Dói ver o quanto aquelas mulheres não tinham direito à quase nada e o quanto a vida delas era terrível. Inclusive, o infanticídio era muito comum. Os casais tinham preferência por terem filhos homens, pois se tivessem filhas, quando crescessem, teriam que se casar e isso constitui em repasse de dote ao marido. Em outras palavras, uma filha significava prejuízo aos pais gregos. Ou eles as matavam ou as abandonavam. Também era comum haver infanticídio quanto haviam muitas baixam na guerra. Eles matavam as meninas para equilibrar o número de meninas e meninos.




É curioso ver, também, as diferenças. Na Grécia antiga, se relacionar com pessoas de ambos os sexos era algo perfeitamente normal para homens e mulheres. Muitos homens casados se divertiam com as hetaíras... Com os efebos... E três vezes por semana, tinha que garantir o prazer, que era direito da esposa.
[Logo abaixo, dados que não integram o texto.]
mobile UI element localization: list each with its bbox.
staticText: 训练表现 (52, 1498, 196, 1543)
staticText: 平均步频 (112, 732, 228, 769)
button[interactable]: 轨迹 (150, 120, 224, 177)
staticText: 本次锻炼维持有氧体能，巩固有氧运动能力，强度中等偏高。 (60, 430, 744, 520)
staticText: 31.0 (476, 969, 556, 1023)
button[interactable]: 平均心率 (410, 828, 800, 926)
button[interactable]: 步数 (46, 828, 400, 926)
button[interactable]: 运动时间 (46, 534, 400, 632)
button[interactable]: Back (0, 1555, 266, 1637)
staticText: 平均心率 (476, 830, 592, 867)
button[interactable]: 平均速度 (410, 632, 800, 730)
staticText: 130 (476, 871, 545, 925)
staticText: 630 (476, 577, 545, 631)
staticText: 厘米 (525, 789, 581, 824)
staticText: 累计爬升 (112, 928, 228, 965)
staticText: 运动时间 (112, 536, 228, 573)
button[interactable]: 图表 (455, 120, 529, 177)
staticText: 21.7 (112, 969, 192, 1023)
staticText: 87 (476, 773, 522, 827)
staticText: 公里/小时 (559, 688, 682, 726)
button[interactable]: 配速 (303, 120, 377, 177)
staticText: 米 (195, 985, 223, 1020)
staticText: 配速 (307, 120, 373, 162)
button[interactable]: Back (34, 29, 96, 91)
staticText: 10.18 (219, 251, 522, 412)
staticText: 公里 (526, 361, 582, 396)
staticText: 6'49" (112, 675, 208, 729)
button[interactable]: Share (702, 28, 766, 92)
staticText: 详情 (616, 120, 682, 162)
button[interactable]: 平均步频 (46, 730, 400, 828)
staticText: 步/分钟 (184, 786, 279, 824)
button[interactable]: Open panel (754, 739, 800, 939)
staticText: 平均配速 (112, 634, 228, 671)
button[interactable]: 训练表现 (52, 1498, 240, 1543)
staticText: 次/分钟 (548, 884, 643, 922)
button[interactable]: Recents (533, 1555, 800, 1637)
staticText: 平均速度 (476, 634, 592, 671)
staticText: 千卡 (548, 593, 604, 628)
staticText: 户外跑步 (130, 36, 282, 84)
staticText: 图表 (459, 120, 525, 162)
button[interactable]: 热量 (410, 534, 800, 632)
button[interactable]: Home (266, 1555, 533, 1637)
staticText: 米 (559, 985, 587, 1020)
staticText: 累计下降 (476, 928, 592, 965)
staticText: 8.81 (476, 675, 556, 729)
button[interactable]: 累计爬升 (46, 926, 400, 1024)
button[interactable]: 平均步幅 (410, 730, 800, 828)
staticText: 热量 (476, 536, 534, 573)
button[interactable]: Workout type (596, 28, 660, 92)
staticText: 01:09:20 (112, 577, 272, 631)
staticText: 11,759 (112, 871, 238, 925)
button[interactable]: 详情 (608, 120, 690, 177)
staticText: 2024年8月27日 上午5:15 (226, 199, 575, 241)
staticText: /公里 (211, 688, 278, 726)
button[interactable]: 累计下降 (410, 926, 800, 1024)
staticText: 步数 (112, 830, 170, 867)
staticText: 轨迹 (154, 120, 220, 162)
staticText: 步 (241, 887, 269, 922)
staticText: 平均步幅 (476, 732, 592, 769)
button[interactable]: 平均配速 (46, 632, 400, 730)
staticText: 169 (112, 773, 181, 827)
A mulher, por sua vez, como não tinha a companhia do marido constantemente e não podia sair sem ele, tinha que se contentar com os brinquedos eróticos, com as alcoviteiras e outras mulheres. A própria Safo, mesmo com sua preferência por mulheres, amou também um homem e se casou com ele.

As atenienses desse período Clássico nem sequer tinham autonomia. Só possuíam o direito de herança e de gerar cidadãos legítimos e mesmo a herança que recebiam, era administrada sob tutela/autorização ou do pai, caso fosse solteira, ou do marido, se fosse casada. Era uma mercadoria que apenas mudava de dono: do pai ao marido.




É, amig@s... Essa é a triste história da mulher e do quanto ela foi destituída de tantos direitos, sempre concedidos aos homens. Não estamos falando de séculos atuais e sim, de tempos ainda antes de Cristo! A Grécia Clássica está compreendida entre os séculos IV e V a.C. e ainda hoje, existem pessoas que consideram a luta por direitos da mulher uma "choradeira" ou "mimimi", como chamam hoje em dia...




Depois de tudo o que li sobre a Grécia Antiga neste capítulo e compreendo um pouco mais a sociedade em que vivemos e de onde surgiu todo esse discurso de ódio que vemos nas redes sociais contra o feminismo, posso dizer que a música do Chico Buarque "Mulheres de Atenas" ganhou uma densidade muito maior em meu coração (e, para quem não entendeu, o Chico não está elogiando o modo de vida delas. Ele está se utilizando de ironia).